In a report yesterday evening on NPR, it was not at all clear that "too big to fail" is more than wishful thinking. During a hearing of the Financial Crisis Commission, the commissioners seemed unconvinced.
Mr. PHIL ANGELIDES (Commission Chairman, Financial Crisis Inquiry): One of the biggest questions that Americans have is, how do we break this cycle? What is the single most important thing that should've been done and can be done in the future to break the cycle, the single most important policy action that we can take? There has to be a credible way to let firms fail, in fact, require that they fail.
KEITH: And Fed Chairman Bernanke said the regulatory overhaul recently signed by the president aims to do just that. He said the new rules don't even allow the government to give direct aid to firms like the Fed and Treasury did during the crisis. Instead, regulators would have to step in and wind the firms down in an orderly fashion.

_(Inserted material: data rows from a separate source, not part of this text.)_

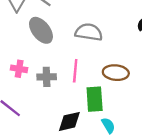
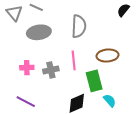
gray ellipse: (41, 30) -> (39, 32), turned -50
gray semicircle: (89, 32) -> (79, 26), turned 95

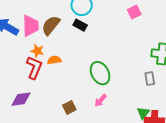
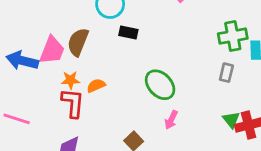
black rectangle: (80, 25) -> (128, 32), moved
pink trapezoid: (31, 26) -> (52, 50), turned 40
gray rectangle: (150, 79) -> (226, 73), turned 40

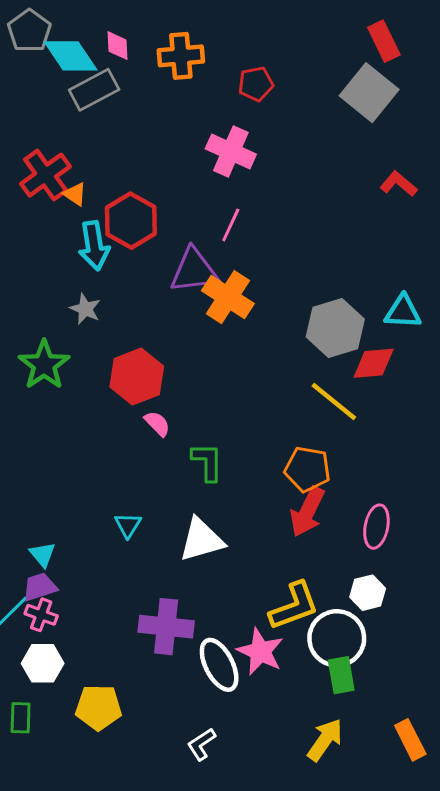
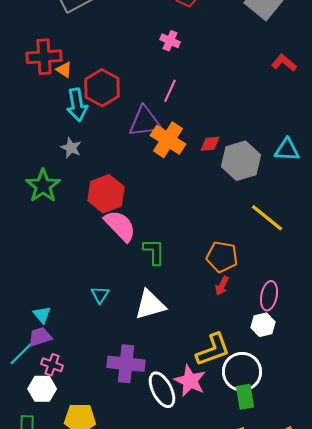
pink cross: (231, 151) -> (170, 41), size x0.6
red cross: (46, 175) -> (44, 57), turned 32
red diamond: (374, 363) -> (210, 144), moved, size x0.7
yellow line: (334, 402) -> (267, 218), moved
pink semicircle: (157, 424) -> (120, 226), size x1.8
red arrow: (307, 512) -> (222, 286), size x0.6
white hexagon: (368, 593) -> (263, 325), moved
pink cross: (41, 615) -> (52, 365), moved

Mr. BEN BERNANKE (Chairman, Federal Reserve): Now, let me just be clear, this is not going to be easy to implement because these are large complex firms with multinational presence.

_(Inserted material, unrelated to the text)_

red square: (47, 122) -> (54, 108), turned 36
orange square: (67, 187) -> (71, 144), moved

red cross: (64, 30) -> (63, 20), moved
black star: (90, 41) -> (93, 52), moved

Unidentified Man: And significant power.
Mr. BERNANKE: And significant power. But it's a very important step to take away the discretion.
The Fed chair is hopeful.
Mr. BERNANKE: My projection is that even without direct intervention by the government, that over time we're going to see some breakups and some reduction in size and complexity of some of these firms as they respond to the incentives created by market pressures and by regulatory pressures as well.
That's a "projection," not an assurance. I get the feeling that, for too many, "big" is better, "big" is American capitalism, and "big" isn't going away anytime soon.